«bascules ciao», y a-t-il quelque chose à dire?

Les bouquins du mardi – Jonas Follonier

Cette chronique sera accompagnée d’un article contradictoire ainsi que de deux poèmes extraits du recueil bascules ciao dans notre édition de février. Vous serez ainsi invités, chers lecteurs, à donner votre propre avis sur cette poésie.

Que voulez-vous? Dois-je mentir? Le Regard Libre, porteur de la littérature romande? Porteur de ce qui nous interpelle, avant tout, en bien et en mal. Pour ma part, nombreuses sont les fois où je me suis retrouvé déçu par des œuvres que, soit j’avais considérées dans le méli-mélo de la mondialisation bobo-helvético-sérieuse, soit que j’avais appréciées «malgré moi». Cette fois, nul besoin de prendre des pincettes. Nous avons affaire à une pseudo-poésie sans véritable intérêt.

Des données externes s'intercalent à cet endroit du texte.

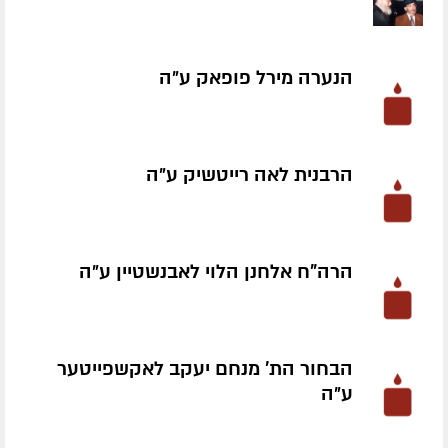
הנערה מירל פופאק ע״ה
הרבנית לאה רייטשיק ע״ה
הרה"ח אלחנן הלוי לאבנשטיין ע״ה
הבחור הת' מנחם יעקב לאקשפייטער
ע״ה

André Petitat nous livre basclues ciao (sans majuscules au titre! oui, ce n’est pas moi), son recueil de poèmes récemment publiés aux Editions de l’Aire, pourtant appréciables et même exemplaires dans le paysage éditorial de notre pays. Cet ouvrage, je l’ai lu. J’ai pleuré. Quelles qualités un texte doit-il présenter pour être considéré comme un poème? Des rimes, dirait un classique. Un rythme, dirait un laxiste. Une âme, dirait un amateur de métaphores.

«je suis tu es
plusieurs dans le même
un méli-mélo
un fil dégagé dans le labyrinthe
des coupures et des nœuds»

Et toi, littérature romande, qu’es-tu? De la médiocrité, dans ta grande majorité. Tout comme la peinture romande. Tout comme la musique romande. Quel média pour dire ce qui doit être dit? Quelle revue pour établir la vérité? Assez de fadeur, assez de lisse, assez de caresses. Osons affirmer que ce qui nous est présenté la plupart du temps est à jeter. Il ne suffit pas de s’autoproclamer auteur pour l’être. Il faut un savoir-faire. Il faut un savoir-être. Il faut ne serait-ce qu’un savoir.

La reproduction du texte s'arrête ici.